Zâhir ve bâtın ilimlerinde kâmil ve dört mezhebin de fıkıh bilgilerinde mâhir, veliy-yi kâmil idi. Rûh bilgilerinin mütehassısı idi. Binikiyüzseksenbir 1281 [m. 1865] senesinde Van vilâyetinin Başkale şehrinde tevellüd, 1362 [m. 1943] de, Eyyûbde Murtedâ efendi tekkesi câmi’i imâmı iken, Ankarada vefât etdi. Bağlumda medfûndur. Babası seyyid Mustafâ, seyyid Tâhâ-i Hakkârînin “kuddise sirruh” oğlu olan, seyyid Ubeydüllahın talebesi idi. Seyyid Mustafâ çok kâmil idi. Bunun babası, seyyid Muhyiddîndir. Onun babası, seyyid Muhammed, bunun babası da, seyyid Abdürrahmândır. İmâm-ı Alî Rızâ bin Mûsâ Kâzım soyundan olup, Seyyid oldukları, Irâkdaki şer’î mahkeme defterlerinde yazılı olduğu gibi, seyyid Abdülkâdir-i Geylânînin torunu olan seyyid Abdürrezzâkın mübârek el yazısı ile de tasdîk edilmiş olduğu, Van mebûsu İbrâhîm Arvâsın 1371 [m. 1952] de basdırdığı (Seyâhatnâme-i Kâsım-ı Bağdâdî) kitâbında yazılıdır.

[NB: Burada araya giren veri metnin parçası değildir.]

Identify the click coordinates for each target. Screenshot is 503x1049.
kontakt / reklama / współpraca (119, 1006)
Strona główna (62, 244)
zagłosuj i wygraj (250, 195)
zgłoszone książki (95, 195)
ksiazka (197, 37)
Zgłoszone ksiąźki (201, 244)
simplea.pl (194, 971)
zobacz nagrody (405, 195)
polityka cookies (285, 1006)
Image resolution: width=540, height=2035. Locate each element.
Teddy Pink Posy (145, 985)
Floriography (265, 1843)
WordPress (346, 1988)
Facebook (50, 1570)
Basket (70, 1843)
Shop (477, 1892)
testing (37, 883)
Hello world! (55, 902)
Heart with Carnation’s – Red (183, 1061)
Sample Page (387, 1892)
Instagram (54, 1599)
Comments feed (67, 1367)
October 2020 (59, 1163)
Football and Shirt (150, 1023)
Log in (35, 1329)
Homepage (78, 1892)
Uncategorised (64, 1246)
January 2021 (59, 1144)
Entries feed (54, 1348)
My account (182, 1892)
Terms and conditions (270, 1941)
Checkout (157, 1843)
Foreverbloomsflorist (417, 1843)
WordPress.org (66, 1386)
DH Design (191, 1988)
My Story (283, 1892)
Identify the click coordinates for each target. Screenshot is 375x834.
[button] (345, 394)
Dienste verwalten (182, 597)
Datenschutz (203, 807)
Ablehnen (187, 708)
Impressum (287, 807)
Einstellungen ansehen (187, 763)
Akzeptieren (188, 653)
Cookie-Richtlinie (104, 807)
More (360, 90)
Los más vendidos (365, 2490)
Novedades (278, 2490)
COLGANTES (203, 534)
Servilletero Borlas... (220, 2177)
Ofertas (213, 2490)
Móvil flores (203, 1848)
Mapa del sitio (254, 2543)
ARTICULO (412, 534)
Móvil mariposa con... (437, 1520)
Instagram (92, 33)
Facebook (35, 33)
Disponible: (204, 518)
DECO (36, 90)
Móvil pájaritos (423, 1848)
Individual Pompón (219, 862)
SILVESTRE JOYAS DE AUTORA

Seyyid Abdülhakîm Arvâsî “kuddise sirruh”, birkaç maddi bilgi çerçevesine sıkışmış kalmış olup, büyük âlimlerden ve bunların eserlerinden ve bilhassa, din-i islâmın, Beni İsrail Peygamberlerine “salevatullahi teâlâ aleyhim ecma’în” benzetilen, çok mikdarda ve çok yüksek âlimlerinden, velilerinden haberi olmıyan ve din bilgisi olarak, ana, babamızdan duyduğumuz, fakat etrafımızda esen fırtınaların yavaş yavaş uçurduğu az bir sermayeden başka hiçbir şeyi bulunmıyan bizlere, her biri, kıymetler, meziyyetler hazinesi ve se’âdet-i ebediyye kapısının anahtarı olan sayısız islâm kitâblarının isimlerini işittiren ve bunların, ruh hastalarına deva yazılarını okumak ve anlamak bahtiyarlığına kavuşduran ve Allahü teâlânın Türk milletine büyük ihsanı, kâfirlerin ve mürtedlerin yalan ve yaldızlı sözlerine aldanarak ebedi felâkete sürüklenen ma’sumların kurtarıcısı ve Allahü teâlânın varlığını, Peygamberimizin “sallallahü aleyhi ve sellem” üstünlüğünü, imânın ve islâmın hakikatini, fikir hastalarına içirerek, gençliğe şifa sunan ruh mütehassısı ve kalbleri karartan, ecdadımızın mukaddes yolunu örten, küfür ve irtidad bulutlarının dağıtıcısı, serin sabah rüzgârı ve imân kaynaklarını tamamen örten, dinsizlik karanlığını ufuklardan sıyırıp dağıtan, ilim ve ma’rifet güneşi, dört mezhebin inceliklerine, evliyâlığın yüksekliklerine vakıf bir zât idi.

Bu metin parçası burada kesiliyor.